* TASK TO COMPLETE
In the entries below, find each line with the string "neige" and copy it.

* TASK INPUT

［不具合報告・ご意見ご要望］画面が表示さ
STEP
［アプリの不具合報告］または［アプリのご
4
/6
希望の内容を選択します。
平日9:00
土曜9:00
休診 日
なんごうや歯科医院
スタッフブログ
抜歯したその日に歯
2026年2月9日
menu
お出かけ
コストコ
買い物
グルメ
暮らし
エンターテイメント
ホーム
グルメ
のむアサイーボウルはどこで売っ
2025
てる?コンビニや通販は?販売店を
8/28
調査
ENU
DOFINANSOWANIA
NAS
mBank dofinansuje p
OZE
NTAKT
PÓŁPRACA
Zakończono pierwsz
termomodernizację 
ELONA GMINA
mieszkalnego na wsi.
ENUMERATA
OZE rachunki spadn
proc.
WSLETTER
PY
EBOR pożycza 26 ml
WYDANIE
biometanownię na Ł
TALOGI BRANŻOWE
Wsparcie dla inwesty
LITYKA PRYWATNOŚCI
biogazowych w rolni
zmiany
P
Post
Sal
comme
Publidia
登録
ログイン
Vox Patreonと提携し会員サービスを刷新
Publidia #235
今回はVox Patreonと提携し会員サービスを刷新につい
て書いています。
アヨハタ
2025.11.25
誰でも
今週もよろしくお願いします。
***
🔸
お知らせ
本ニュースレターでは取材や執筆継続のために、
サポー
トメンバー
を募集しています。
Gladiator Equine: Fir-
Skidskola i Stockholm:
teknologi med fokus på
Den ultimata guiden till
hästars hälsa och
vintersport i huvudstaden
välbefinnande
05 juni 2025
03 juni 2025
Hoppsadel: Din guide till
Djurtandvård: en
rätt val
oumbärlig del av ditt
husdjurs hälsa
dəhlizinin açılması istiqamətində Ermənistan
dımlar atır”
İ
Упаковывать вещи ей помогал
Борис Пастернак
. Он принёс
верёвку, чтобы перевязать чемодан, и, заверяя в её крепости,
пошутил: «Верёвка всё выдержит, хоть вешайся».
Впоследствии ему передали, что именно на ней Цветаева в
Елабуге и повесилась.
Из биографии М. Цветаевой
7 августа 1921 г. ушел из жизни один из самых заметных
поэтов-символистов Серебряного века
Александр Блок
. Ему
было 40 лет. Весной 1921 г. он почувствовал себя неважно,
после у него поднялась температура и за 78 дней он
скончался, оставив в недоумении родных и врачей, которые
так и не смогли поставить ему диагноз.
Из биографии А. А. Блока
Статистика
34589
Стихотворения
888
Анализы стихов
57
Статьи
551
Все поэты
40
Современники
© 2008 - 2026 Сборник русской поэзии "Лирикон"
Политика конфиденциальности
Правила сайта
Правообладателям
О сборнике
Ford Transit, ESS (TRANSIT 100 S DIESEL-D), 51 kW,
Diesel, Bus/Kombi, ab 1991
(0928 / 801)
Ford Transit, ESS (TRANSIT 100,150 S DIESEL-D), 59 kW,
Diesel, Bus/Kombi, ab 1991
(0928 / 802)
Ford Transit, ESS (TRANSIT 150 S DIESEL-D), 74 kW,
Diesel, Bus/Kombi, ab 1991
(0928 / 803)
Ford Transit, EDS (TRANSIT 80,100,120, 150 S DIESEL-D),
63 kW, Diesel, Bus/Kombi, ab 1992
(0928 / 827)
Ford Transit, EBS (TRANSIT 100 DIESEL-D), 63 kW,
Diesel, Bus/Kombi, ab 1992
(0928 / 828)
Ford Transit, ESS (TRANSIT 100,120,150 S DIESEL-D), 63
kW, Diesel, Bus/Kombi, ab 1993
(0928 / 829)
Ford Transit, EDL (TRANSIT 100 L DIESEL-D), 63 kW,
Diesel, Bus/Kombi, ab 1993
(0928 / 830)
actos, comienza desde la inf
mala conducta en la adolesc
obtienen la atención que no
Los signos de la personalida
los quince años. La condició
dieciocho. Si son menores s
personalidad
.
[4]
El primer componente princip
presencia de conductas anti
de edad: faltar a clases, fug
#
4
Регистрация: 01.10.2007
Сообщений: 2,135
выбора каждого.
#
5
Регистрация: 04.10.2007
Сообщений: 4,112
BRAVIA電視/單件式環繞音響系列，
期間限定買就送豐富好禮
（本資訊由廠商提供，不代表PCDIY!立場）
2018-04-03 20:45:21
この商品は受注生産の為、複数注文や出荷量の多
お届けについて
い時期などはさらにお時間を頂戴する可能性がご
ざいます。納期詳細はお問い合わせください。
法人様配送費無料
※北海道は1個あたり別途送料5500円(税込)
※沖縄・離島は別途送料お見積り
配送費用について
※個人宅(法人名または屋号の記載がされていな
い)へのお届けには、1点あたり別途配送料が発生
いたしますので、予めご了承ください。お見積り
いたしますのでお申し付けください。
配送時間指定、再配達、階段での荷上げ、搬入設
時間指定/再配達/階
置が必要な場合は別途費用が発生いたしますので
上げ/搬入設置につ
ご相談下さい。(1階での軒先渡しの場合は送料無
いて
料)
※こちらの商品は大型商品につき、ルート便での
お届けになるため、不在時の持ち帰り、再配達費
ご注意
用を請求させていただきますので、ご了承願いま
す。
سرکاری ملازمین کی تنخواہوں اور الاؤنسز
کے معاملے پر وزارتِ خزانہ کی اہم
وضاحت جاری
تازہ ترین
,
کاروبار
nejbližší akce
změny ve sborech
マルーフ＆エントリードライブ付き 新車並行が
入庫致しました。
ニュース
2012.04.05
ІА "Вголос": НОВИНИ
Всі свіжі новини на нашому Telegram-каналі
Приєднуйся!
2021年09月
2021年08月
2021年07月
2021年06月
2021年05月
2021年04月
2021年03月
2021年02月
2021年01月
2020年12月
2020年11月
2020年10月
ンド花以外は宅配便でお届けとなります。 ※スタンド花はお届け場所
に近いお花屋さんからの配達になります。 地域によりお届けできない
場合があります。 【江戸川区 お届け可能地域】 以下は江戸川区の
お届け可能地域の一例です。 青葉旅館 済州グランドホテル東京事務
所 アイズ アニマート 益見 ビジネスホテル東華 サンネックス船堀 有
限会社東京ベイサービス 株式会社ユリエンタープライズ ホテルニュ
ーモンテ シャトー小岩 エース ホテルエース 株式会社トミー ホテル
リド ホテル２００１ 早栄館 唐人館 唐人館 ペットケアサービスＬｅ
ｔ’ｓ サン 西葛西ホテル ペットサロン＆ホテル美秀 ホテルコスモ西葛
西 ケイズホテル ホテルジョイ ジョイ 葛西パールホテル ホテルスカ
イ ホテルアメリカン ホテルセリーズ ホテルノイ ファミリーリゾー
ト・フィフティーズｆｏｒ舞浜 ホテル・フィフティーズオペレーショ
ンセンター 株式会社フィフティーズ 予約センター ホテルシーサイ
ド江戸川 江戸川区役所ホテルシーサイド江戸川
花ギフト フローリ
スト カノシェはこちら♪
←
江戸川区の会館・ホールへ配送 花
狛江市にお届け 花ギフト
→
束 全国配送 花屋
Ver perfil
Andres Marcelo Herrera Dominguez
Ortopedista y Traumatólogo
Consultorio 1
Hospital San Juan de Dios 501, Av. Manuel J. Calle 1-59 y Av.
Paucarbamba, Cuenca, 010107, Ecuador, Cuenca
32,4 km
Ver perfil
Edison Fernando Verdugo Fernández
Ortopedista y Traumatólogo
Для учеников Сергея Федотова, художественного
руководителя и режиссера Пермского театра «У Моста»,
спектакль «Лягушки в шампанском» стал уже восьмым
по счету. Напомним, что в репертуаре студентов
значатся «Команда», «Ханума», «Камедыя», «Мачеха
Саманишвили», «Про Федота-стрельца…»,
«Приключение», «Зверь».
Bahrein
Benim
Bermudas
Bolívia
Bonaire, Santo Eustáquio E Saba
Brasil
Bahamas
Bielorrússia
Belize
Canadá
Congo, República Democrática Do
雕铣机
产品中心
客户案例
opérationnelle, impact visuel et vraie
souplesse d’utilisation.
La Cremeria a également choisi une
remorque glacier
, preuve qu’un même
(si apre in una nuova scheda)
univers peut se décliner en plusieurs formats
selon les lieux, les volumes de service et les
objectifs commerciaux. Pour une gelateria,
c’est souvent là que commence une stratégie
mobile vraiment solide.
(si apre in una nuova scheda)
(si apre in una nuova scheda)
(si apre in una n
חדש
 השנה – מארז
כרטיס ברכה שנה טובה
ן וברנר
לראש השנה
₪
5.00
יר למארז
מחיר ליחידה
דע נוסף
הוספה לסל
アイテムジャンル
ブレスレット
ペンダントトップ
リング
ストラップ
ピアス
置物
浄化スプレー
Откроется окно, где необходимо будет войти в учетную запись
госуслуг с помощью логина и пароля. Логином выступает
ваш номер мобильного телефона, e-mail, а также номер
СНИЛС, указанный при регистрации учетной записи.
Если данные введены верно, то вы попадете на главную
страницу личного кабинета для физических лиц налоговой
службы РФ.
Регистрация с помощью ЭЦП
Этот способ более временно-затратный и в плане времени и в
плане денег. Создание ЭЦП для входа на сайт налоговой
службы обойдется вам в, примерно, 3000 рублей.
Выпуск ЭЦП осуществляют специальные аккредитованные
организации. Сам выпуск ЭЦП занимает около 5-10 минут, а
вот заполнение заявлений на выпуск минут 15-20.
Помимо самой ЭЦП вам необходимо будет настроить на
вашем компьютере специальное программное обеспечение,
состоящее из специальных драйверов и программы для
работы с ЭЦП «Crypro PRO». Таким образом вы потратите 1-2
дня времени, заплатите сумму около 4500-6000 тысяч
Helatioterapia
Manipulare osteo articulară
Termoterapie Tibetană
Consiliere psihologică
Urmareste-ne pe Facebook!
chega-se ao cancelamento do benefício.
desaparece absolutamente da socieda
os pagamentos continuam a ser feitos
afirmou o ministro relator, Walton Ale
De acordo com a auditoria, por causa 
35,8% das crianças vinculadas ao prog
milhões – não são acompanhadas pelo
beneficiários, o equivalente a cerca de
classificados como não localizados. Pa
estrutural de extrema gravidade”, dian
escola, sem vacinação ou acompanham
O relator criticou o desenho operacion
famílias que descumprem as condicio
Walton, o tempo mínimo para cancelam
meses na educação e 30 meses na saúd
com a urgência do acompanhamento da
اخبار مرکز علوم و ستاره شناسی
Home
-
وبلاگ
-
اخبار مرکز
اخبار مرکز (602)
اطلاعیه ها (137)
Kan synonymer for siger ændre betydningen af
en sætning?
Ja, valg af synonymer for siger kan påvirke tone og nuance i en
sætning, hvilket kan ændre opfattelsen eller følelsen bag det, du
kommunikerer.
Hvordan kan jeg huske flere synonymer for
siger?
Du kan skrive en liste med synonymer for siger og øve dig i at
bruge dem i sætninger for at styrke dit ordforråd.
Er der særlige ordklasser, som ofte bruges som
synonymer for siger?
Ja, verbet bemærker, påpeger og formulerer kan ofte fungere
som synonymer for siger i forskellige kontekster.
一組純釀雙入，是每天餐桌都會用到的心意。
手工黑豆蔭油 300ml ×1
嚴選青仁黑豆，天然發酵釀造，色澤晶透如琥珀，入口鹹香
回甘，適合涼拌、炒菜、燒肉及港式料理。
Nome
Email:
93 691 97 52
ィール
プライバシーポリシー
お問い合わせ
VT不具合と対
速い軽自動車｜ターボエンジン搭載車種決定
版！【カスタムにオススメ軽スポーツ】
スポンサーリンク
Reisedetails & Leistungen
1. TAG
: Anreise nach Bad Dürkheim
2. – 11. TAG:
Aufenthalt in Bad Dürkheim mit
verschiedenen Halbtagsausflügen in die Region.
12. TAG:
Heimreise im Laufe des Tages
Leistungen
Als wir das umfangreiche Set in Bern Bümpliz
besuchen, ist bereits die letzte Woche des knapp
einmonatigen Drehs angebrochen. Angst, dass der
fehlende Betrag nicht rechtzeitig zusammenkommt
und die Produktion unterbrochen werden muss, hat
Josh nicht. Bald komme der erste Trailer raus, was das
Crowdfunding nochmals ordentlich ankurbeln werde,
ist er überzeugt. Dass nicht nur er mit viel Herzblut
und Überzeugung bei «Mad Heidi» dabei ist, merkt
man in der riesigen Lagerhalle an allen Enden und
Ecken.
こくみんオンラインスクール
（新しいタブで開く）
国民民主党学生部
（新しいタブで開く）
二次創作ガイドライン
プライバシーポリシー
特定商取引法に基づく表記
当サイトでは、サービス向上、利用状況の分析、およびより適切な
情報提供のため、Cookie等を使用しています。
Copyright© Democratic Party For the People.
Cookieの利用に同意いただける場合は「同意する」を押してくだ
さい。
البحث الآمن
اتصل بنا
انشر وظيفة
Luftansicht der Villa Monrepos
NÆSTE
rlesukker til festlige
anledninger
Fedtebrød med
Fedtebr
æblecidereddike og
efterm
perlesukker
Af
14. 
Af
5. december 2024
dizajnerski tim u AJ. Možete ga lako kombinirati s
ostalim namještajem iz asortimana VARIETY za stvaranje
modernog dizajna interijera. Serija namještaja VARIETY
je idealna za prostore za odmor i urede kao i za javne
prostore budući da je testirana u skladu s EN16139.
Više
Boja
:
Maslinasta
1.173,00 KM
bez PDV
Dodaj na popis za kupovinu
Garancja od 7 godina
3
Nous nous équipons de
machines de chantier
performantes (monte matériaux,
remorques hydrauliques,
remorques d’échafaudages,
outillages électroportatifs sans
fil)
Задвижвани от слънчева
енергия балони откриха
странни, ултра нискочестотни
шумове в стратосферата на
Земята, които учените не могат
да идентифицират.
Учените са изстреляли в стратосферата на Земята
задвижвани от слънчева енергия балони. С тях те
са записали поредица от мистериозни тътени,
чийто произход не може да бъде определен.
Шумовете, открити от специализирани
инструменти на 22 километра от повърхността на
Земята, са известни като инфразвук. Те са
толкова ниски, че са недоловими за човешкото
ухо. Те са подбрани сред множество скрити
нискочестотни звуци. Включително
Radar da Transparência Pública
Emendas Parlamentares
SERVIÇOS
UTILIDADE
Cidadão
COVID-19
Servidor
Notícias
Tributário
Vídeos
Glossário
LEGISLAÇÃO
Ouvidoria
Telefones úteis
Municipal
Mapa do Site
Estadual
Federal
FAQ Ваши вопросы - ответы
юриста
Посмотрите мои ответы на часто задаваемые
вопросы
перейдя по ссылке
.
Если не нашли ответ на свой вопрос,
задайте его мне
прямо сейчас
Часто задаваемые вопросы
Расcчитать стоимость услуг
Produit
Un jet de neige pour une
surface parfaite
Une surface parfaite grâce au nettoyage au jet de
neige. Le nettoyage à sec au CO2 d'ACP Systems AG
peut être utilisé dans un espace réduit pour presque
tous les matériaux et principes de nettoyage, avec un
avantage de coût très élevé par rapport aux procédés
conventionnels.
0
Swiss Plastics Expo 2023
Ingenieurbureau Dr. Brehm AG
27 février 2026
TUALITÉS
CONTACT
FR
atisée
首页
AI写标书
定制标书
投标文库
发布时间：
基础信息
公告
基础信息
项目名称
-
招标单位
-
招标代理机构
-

* TASK RESPONSE
Un jet de neige pour une
neige. Le nettoyage à sec au CO2 d'ACP Systems AG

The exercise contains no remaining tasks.